The "WIP Name + Logo" language looks like following in a grammar description $G$:

$T = \lbrace String, Image \rbrace$
$N = \lbrace Start, ImageCtx, ImageDescriptionCtx \rbrace$
$S = Start$
$P = \lbrace$
  $ Start \rightarrow String \cdot ImageCtx, $
  $ Start \rightarrow String\cdot ImageDescriptionCtx, $
  $ ImageCtx \rightarrow Image, $
  $ ImageDescriptionCtx \rightarrow String \cdot ImageDescriptionCtx, $
  $ ImageDescriptionCtx \rightarrow \varepsilon $
$ \rbrace$

The grammar is a way to describe the language, by starting with the Start rule and following the production rules untill the end. With this one can proof or disproof the validity of a candidate.

For example the type: $(String\cdot String)$ can be prooven via:


$\rightarrow String\cdot ImageDescriptionCtx $

$\rightarrow String\cdot String\cdot ImageDescriptionCtx $

$\rightarrow String\cdot String $

This is also a proof for the candidate: $"Catcorp" \cdot "Black, and, White, Image"$.

We can restrict an organization to a grammar: $O_G$ which will handle the candidate validation.

3.3 context

The nonterminals of a grammar can also be interpreted as a named context. This is handy for context based statements such as contextual delegations.

Imagine in our organization in the "WIP Name + Logo" language Alice is aware about her terrible decision making for Logos. Here she can delegate her votes only in the context of ImageCtx to Charlie. Anyone still can make proposals, but Dave has a voting weight in the context of ImageCtx of 50%. In another context (like ImageDescriptionCtx) he still only has his initial voting weight of 10%.

Also imagine that Bob thinks that at the current status, images should't be considered at all. He also likes the name "OMG Systems" so he votes 0.8 for the $"OMG, Systems"\cdot ImageDescriptionCtx$. With this statement all candidates which can be derived out of this context by using the production of the organization will receive his vote. Note that also future coming candidates automatically receives his vote!

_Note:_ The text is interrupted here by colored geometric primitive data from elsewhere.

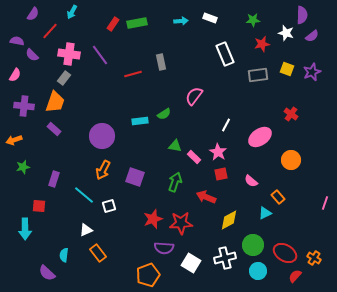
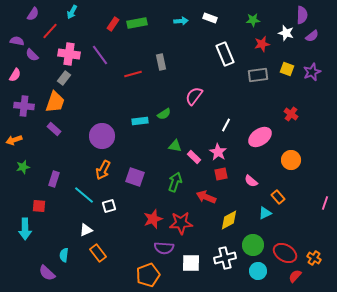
white square at (191, 263): rotated 30 degrees counterclockwise
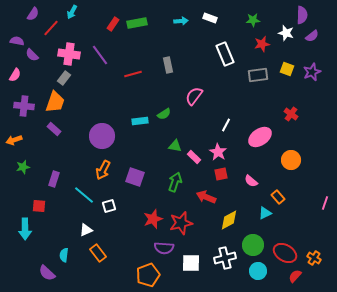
red line at (50, 31): moved 1 px right, 3 px up
gray rectangle at (161, 62): moved 7 px right, 3 px down
red star at (181, 223): rotated 10 degrees counterclockwise
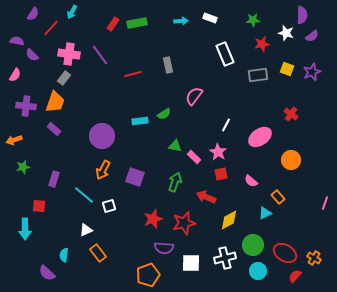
purple cross at (24, 106): moved 2 px right
red star at (181, 223): moved 3 px right
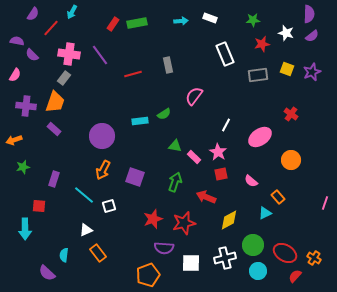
purple semicircle at (302, 15): moved 7 px right, 1 px up
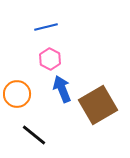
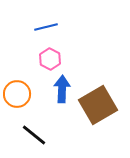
blue arrow: rotated 24 degrees clockwise
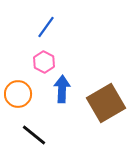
blue line: rotated 40 degrees counterclockwise
pink hexagon: moved 6 px left, 3 px down
orange circle: moved 1 px right
brown square: moved 8 px right, 2 px up
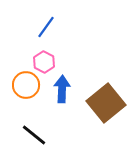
orange circle: moved 8 px right, 9 px up
brown square: rotated 9 degrees counterclockwise
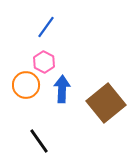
black line: moved 5 px right, 6 px down; rotated 16 degrees clockwise
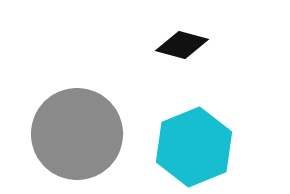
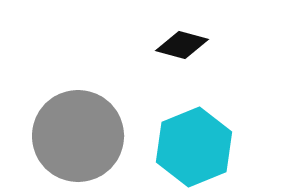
gray circle: moved 1 px right, 2 px down
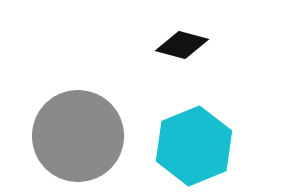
cyan hexagon: moved 1 px up
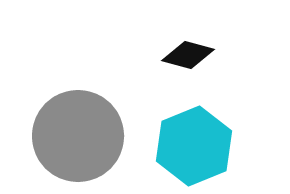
black diamond: moved 6 px right, 10 px down
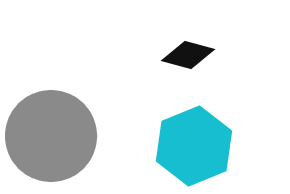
gray circle: moved 27 px left
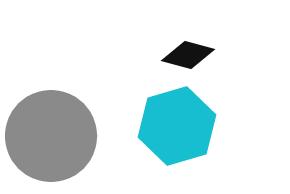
cyan hexagon: moved 17 px left, 20 px up; rotated 6 degrees clockwise
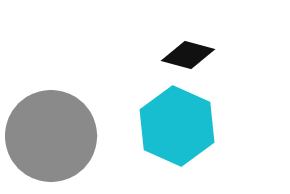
cyan hexagon: rotated 20 degrees counterclockwise
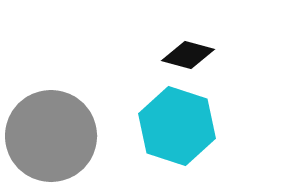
cyan hexagon: rotated 6 degrees counterclockwise
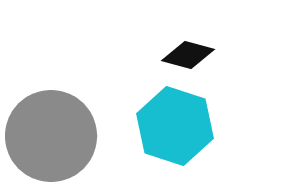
cyan hexagon: moved 2 px left
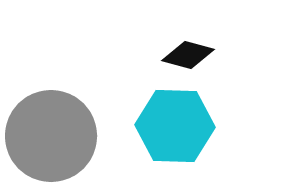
cyan hexagon: rotated 16 degrees counterclockwise
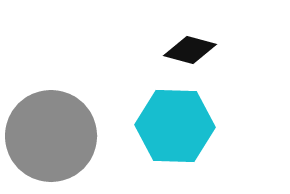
black diamond: moved 2 px right, 5 px up
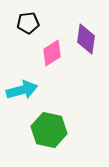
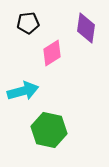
purple diamond: moved 11 px up
cyan arrow: moved 1 px right, 1 px down
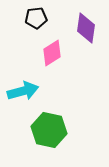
black pentagon: moved 8 px right, 5 px up
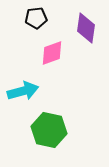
pink diamond: rotated 12 degrees clockwise
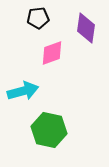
black pentagon: moved 2 px right
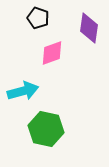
black pentagon: rotated 25 degrees clockwise
purple diamond: moved 3 px right
green hexagon: moved 3 px left, 1 px up
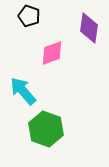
black pentagon: moved 9 px left, 2 px up
cyan arrow: rotated 116 degrees counterclockwise
green hexagon: rotated 8 degrees clockwise
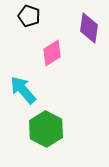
pink diamond: rotated 12 degrees counterclockwise
cyan arrow: moved 1 px up
green hexagon: rotated 8 degrees clockwise
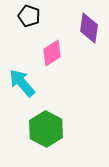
cyan arrow: moved 1 px left, 7 px up
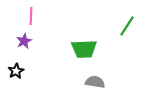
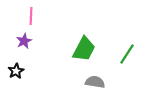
green line: moved 28 px down
green trapezoid: rotated 60 degrees counterclockwise
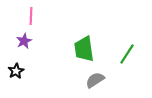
green trapezoid: rotated 144 degrees clockwise
gray semicircle: moved 2 px up; rotated 42 degrees counterclockwise
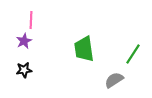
pink line: moved 4 px down
green line: moved 6 px right
black star: moved 8 px right, 1 px up; rotated 21 degrees clockwise
gray semicircle: moved 19 px right
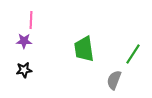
purple star: rotated 28 degrees clockwise
gray semicircle: rotated 36 degrees counterclockwise
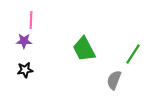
green trapezoid: rotated 20 degrees counterclockwise
black star: moved 1 px right
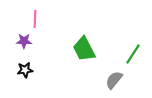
pink line: moved 4 px right, 1 px up
gray semicircle: rotated 18 degrees clockwise
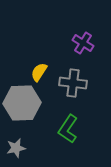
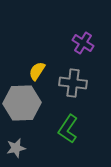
yellow semicircle: moved 2 px left, 1 px up
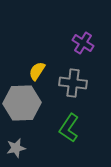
green L-shape: moved 1 px right, 1 px up
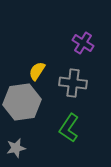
gray hexagon: moved 1 px up; rotated 6 degrees counterclockwise
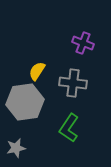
purple cross: rotated 10 degrees counterclockwise
gray hexagon: moved 3 px right
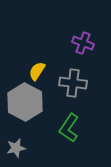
gray hexagon: rotated 24 degrees counterclockwise
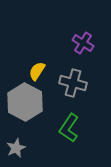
purple cross: rotated 10 degrees clockwise
gray cross: rotated 8 degrees clockwise
gray star: rotated 12 degrees counterclockwise
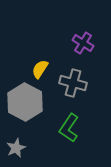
yellow semicircle: moved 3 px right, 2 px up
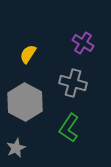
yellow semicircle: moved 12 px left, 15 px up
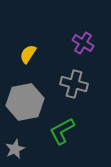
gray cross: moved 1 px right, 1 px down
gray hexagon: rotated 21 degrees clockwise
green L-shape: moved 7 px left, 3 px down; rotated 28 degrees clockwise
gray star: moved 1 px left, 1 px down
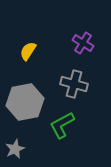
yellow semicircle: moved 3 px up
green L-shape: moved 6 px up
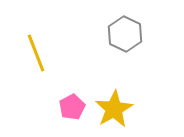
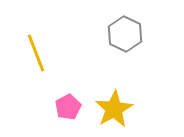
pink pentagon: moved 4 px left
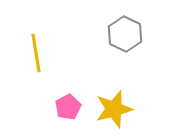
yellow line: rotated 12 degrees clockwise
yellow star: rotated 15 degrees clockwise
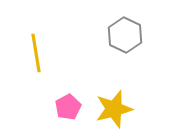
gray hexagon: moved 1 px down
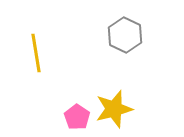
pink pentagon: moved 9 px right, 10 px down; rotated 10 degrees counterclockwise
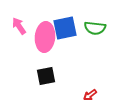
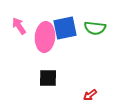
black square: moved 2 px right, 2 px down; rotated 12 degrees clockwise
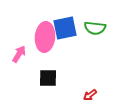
pink arrow: moved 28 px down; rotated 66 degrees clockwise
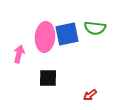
blue square: moved 2 px right, 6 px down
pink arrow: rotated 18 degrees counterclockwise
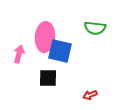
blue square: moved 7 px left, 17 px down; rotated 25 degrees clockwise
red arrow: rotated 16 degrees clockwise
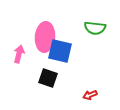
black square: rotated 18 degrees clockwise
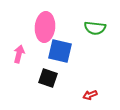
pink ellipse: moved 10 px up
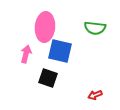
pink arrow: moved 7 px right
red arrow: moved 5 px right
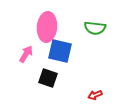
pink ellipse: moved 2 px right
pink arrow: rotated 18 degrees clockwise
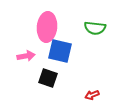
pink arrow: moved 2 px down; rotated 48 degrees clockwise
red arrow: moved 3 px left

This is called contextual voting.

Lets see how our voting table looks

("OMG Systems") ("cat corp", "Black and White Image") ("cat corp" ,)
Alice 0 1 0
Bob 0.8 0.8 0
Charlie 1 0 1
Dave 0 0 1
total $0.830+120=44$ $1 * 40 + 0.8 * 30 = 62$ $1 * (10 + 40) + 20 = 70$

Our consensus candidate is therefore the last candidate.

3.4 evolutions

In the previous examples the organization started with the Grammar "Name" and evolved into an organization of the type "WIP Name + Logo". It made this transition by changing the grammar and by porting some of the candidates and possibly making other adjustments.

We can define an Evolution formally by a mapping from one organizational state to another: $$evolution := O_{G_1} \rightarrow O_{G_2}$$

This takes a grammar which the organization is defined in ($G_1$) and maps or filters all of its candidates to candidates which are valid in the grammar $G_2$. It can also make other changes like minting new shares and giving them to the actor, who proposed the winning candidate or change votes and delegations. After the change, it takes the new grammar $G_2$ as its new foundation.

Evolutions are a powerful tool and therefore are only applied when their votes hit a $\frac{2}{3}$ majority.

The set of all defined grammars and evolution-schemas can be seen as a global knowledge base and a path from the current grammar representation to a desired as a "blueprint" or a "recipe" to arrive at the desired goal by following a step by step guide.

3.5 Interpretations

Interpretations are basically anything, which refers to a consensus of an organization in a fixed specific grammar. The interpretation generate a domain specific output based on the consensus candidate and the underlaying language of the linked organization.

For example a candidate with the "Name" lananguage can be displayed in as a webpage header. The webpage would display "OMG Systems", but this could change if the consensus becomes "cat corp" whithout ever changing the website. An interpretation also brings in an easy way to view the underlaying datastructure and therefore preview all proposed candidates before have to vote on them.

An organization can also state its preferred representation: $("LandingPageData"\cdot "Theme")$ is a valid type, where "LandigpageData" represents the type which describes all data of a landingpage such as name, description, logo image etc. and "Theme" is a representation pointer.